The director took a page out of his days on Stargate SG-1 when it came to working on his next season four Sanctuary episode, “Chimera.” “I did an episode of SG-1 [season six’s “The Changeling”] where Teal’c [Christopher Judge] thinks he’s a fireman,” says Wood. “I remember Brad Wright [SG-1 co-creator/executive producer] coming into my office, putting the script down on my desk and saying, ‘This is a directors’ dream because you can do anything with it.’

“’Chimera’ was the same thing. It was written by James Thorpe, who came into my office with the script and said to me, ‘You’re going to love this, but Anthem and [visual effects supervisor] Lee Wilson are going to hate it,’ because it was basically all these giant visual effects builds. One of the reasons this episode was written is because we love Ian Tracey and his character of Adam Worth. We wanted to bring them both back but couldn’t think of a way to do it because we turned Adam into ash at the end of ‘Tempus.’ So we brought Ian’s character back in this fabulous way as a computer-generated image.
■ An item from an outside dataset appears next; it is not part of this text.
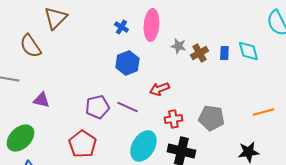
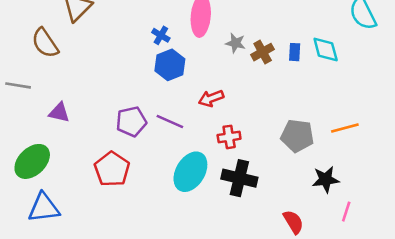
blue cross: (121, 27) -> (161, 35), moved
gray pentagon: (211, 118) -> (297, 136), moved

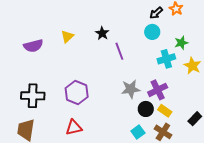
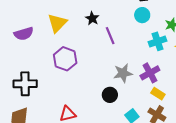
yellow triangle: (67, 37) -> (57, 23), size x1.5
purple hexagon: (77, 92) -> (65, 59), moved
black circle: (146, 109) -> (110, 95), moved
“I love this episode, and it’s one of my favorites, too, this year because for a director it challenges you in every way possible. You have to think spatially on green screen, and that’s an amazing experience when you’re working with actors like Amanda Tapping, Ian Tracey and Jonathon Young [Nikola Tesla]. I recently worked on a movie and trying to cast it was hard. I sat with the casting director and said, ‘The problem we’re having with casting the lead woman character in this movie is that none of the actresses are Amanda Tapping.’ She said to me, ‘You’re right. You are so spoiled.’

“I’ve worked with Amanda Tapping for 15 years, who is one of the best actors, certainly in all of North America, and trying to use someone new is very difficult. That didn’t strike home until I was trying to cast another project. Amanda is remarkable in ‘Chimera,’ as are Ian and Jonathon. James Thorpe did a terrific job with the script. When he was done with it, he handed the script to me. I then put it into my computer and started making all these little weird tweaks. Between the two of us we made it as complicated as possible for a director, and then I had to direct it,” he says with a chuckle. “There were moments where the DOP [director of photography, Gordon Verheul] and the script supervisor looked at me and said, ‘We have no idea what you’re doing right now,’ and I said, ‘That’s perfect. I’ll keep doing it.’”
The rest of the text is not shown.